Yeung said this design work will “help us get a nice connection,” as this spur of the trail would run from Glover Avenue, up underneath Grist Mill, “which is a busy road as you all know, and provide a safe ped and bike connection to the existing ‘WilWalk section of the trail.’” WilWalk is the name of the section of trail that crosses from Norwalk into Wilton.
The connection would bring users up Glover Avenue, which has sidewalks and bike lanes, to The Curb apartment complex, where the trail would then take them under Grist Mill, allowing them to connect to the existing WilWalk section of the trail that is complete in Wilton.
Andrea Gartner, the executive director of the Norwalk River Valley Trail, called this an “important link of the NRVT.”
“One of the most obvious benefits is that it will make the NRVT sections north accessible to the nearly 9,000 people living within a 1-mile radius of Glover Avenue; over 70,000 people living within a 3-mile radius; and over 142,000 within a 5-mile radius,” she said. “Then there are the thousands of people who work in the office buildings in the vicinity.”
The route under Grist Mill is a “departure from the 2012 trail routing study,” according to Gartner, which brought the trail over Grist Mill Road.

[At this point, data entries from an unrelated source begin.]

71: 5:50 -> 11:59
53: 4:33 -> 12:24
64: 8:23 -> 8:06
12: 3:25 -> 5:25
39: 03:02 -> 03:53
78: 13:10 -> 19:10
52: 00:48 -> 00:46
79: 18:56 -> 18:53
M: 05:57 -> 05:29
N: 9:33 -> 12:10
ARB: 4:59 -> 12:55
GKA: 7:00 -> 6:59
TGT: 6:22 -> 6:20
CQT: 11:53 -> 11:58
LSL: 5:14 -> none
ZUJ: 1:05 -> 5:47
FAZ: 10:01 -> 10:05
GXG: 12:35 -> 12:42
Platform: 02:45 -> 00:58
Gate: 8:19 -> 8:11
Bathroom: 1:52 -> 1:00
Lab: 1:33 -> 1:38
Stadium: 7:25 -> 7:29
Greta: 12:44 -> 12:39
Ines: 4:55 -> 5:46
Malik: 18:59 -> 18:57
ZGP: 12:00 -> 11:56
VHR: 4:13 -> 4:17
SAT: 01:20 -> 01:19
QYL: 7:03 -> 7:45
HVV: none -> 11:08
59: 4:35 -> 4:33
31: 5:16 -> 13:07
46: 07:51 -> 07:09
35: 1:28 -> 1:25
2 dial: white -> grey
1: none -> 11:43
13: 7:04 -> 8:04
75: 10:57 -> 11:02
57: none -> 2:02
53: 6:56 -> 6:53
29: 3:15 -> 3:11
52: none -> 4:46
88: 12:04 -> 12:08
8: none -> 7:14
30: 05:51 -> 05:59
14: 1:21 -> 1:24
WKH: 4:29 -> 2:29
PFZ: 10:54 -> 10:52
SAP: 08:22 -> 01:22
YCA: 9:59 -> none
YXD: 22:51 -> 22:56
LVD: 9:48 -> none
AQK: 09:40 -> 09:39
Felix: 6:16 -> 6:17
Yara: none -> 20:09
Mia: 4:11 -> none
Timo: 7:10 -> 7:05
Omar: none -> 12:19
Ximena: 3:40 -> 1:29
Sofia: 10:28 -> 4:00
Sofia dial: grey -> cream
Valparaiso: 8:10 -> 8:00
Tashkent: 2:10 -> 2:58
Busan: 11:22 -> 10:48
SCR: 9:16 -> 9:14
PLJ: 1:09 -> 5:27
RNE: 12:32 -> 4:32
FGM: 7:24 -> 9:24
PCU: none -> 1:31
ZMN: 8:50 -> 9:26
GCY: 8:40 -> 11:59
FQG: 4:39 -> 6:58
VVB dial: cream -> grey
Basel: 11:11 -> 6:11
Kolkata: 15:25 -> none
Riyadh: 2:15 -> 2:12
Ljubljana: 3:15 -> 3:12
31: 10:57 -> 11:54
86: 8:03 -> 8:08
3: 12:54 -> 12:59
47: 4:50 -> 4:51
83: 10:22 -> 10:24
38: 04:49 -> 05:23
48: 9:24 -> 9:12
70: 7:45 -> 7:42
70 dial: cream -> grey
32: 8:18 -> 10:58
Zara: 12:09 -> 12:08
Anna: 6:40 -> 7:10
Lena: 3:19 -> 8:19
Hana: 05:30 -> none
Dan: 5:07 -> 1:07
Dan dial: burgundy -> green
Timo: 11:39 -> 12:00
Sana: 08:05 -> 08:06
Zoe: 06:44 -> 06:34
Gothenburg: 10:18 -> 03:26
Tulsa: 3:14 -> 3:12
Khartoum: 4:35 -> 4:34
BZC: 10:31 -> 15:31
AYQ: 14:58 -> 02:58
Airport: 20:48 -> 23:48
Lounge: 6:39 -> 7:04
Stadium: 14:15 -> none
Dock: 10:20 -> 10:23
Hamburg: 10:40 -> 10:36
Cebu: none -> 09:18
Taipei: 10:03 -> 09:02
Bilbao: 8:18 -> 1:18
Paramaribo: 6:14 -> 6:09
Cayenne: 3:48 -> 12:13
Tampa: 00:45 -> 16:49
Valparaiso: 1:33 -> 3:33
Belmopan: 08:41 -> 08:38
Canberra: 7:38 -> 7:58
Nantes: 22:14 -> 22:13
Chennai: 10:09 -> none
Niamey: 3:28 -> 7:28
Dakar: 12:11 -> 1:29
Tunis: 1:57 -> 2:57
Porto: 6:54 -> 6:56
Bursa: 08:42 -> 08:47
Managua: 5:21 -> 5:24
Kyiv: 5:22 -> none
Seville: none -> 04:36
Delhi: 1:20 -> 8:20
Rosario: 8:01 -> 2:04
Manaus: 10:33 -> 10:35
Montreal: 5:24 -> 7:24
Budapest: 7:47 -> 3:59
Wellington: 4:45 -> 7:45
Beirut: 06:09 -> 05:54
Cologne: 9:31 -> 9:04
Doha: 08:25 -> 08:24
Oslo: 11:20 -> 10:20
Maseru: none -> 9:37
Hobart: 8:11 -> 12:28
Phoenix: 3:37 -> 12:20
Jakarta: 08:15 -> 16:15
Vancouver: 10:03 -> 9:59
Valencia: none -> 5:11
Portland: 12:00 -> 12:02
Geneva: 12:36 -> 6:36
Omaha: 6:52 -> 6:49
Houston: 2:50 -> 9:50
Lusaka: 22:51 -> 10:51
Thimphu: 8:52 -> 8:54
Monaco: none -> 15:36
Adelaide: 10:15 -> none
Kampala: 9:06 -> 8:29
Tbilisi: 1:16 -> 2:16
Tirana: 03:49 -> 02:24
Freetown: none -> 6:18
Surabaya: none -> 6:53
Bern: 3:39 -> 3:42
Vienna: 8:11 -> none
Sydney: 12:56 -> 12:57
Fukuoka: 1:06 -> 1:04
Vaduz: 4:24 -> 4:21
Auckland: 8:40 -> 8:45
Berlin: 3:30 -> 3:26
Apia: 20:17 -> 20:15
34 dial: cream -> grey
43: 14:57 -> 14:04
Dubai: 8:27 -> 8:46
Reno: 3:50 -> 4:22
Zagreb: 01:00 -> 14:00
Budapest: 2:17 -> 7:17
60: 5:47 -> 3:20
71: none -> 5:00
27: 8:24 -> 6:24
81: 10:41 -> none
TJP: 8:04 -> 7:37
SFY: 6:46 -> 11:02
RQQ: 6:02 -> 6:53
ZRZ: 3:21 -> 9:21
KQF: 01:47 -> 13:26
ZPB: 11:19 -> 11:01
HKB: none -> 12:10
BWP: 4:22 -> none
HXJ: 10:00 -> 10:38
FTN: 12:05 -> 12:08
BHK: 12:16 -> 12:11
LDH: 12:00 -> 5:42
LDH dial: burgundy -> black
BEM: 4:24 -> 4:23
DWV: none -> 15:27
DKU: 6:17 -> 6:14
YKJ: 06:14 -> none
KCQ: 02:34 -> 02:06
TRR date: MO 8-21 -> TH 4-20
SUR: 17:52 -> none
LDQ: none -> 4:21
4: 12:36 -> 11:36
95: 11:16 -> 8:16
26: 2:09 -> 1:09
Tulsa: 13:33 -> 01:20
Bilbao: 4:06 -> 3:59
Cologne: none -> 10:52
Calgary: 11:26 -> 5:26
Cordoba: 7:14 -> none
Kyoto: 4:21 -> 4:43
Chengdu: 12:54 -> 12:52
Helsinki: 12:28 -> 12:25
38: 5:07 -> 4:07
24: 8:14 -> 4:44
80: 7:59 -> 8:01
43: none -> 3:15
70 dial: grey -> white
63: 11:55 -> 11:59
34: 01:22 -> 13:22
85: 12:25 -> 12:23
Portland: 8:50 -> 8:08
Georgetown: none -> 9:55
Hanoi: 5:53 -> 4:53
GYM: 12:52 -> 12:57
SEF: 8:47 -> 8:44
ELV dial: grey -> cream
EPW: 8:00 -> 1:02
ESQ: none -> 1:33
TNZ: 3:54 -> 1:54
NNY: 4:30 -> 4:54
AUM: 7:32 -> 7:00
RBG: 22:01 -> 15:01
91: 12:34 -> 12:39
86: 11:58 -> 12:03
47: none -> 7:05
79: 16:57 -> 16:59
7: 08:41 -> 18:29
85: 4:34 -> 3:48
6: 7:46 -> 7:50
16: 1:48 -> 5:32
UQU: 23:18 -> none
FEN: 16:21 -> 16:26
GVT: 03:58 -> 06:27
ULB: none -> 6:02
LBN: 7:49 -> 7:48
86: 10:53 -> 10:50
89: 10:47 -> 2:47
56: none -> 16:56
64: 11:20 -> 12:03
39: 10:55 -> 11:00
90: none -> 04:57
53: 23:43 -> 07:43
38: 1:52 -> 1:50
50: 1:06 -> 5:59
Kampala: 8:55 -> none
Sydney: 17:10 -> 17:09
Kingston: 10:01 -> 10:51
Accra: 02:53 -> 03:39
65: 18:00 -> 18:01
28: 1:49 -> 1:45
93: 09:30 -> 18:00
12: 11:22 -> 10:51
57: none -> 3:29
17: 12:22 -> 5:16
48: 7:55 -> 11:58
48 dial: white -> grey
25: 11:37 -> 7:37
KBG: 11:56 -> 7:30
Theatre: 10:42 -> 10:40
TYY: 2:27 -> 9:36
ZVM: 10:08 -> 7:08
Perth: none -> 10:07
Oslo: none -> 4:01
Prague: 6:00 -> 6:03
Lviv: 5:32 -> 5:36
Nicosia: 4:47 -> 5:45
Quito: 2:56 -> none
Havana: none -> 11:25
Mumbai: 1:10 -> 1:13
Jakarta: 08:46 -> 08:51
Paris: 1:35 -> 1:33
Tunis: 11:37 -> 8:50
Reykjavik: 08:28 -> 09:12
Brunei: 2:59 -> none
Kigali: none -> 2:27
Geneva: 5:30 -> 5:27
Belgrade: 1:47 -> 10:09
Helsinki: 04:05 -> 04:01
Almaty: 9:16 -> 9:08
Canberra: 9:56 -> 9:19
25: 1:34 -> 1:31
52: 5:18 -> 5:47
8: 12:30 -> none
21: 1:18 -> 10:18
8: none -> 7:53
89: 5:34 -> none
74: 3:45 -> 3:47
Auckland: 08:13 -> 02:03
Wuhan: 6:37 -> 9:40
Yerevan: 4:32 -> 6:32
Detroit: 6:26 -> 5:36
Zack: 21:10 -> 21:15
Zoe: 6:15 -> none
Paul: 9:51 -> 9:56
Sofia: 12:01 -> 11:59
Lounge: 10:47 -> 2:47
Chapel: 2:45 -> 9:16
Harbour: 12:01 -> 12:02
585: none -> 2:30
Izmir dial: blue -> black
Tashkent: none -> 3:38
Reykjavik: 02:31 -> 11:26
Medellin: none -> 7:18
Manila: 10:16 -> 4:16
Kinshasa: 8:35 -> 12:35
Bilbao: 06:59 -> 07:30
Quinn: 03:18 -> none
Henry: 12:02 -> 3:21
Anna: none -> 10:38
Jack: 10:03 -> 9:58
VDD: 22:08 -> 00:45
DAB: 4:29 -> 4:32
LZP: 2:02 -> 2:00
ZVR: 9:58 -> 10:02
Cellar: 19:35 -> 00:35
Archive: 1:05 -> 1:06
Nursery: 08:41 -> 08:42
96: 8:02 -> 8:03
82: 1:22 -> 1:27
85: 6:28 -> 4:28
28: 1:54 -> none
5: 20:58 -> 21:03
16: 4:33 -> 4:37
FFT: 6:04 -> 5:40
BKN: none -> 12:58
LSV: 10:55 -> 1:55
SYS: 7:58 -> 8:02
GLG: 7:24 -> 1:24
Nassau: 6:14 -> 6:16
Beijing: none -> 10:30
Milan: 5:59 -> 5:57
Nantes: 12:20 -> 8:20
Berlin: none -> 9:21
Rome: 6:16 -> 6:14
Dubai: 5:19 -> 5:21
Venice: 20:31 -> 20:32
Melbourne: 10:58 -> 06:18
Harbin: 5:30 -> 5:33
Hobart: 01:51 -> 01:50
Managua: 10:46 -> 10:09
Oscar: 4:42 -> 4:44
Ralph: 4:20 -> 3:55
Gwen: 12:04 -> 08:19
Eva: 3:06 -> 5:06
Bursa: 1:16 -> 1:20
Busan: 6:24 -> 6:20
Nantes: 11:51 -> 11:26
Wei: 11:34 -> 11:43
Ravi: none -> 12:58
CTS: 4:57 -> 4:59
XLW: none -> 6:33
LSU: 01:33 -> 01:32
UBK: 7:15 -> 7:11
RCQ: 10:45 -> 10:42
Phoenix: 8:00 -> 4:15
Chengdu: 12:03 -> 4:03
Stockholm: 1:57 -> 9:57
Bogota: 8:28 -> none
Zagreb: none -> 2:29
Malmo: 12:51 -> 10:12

Yeung said this route is going to “use the same underpass as the railroad, the Danbury line,” to get under the road.
“It’s far enough away from the train line that it’s not going to pose any issues with bicyclists and pedestrians being too close to the trains—and they’re up on a different level,” he said.
Gartner also noted that the “tie to the [Merritt 7] train stop would also make the NRVT accessible to lower Fairfield County residents, particularly those commuting to ASML, a semiconductor equipment-maker, which has a large facility with thousands of employees in Wilton.
“There is already a bit of a subculture with ASML employees who commute to Wilton and connect with sections of the NRVT where they can,” she said. “Completion of the Spur will—happily—take them off the Route 7 corridor for some length and it emphasizes the trans-modal aspect of this project as an alternate mode of transportation.”
In addition, she noted that connecting the more densely populated areas of lower Fairfield County to the trail would enable users to get into nature easily.
“The Spur connection to the existing WilWalk section also offers a real woodland environment for NRVT users, in contrast to the more urban character of the NRVT Norwalk,” she said. “Many studies again and again demonstrate the benefit of time in nature for mental and emotional health and well-being and the Spur connection would make this resource accessible to more city dwellers.”
The current WilWalk section of the trail “straddles Norwalk and Wilton from Chipmunk Lane in Wilton to the Belden Hill area in Norwalk,” Gartner noted.
“This section was funded by a CT DEEP Recreational Trail Grant program award and opened in 2022,” she said. “This year, the NRVT, with funding from a 2023 RTG award, extended that section further north into Wilton and nearer to Kent Rd.”
While this will provide a connection from Norwalk to trails north, questions about how the trail will connect from points south still remain. Right now, in Norwalk, the trail runs from Calf Pasture Beach up to Broad Street.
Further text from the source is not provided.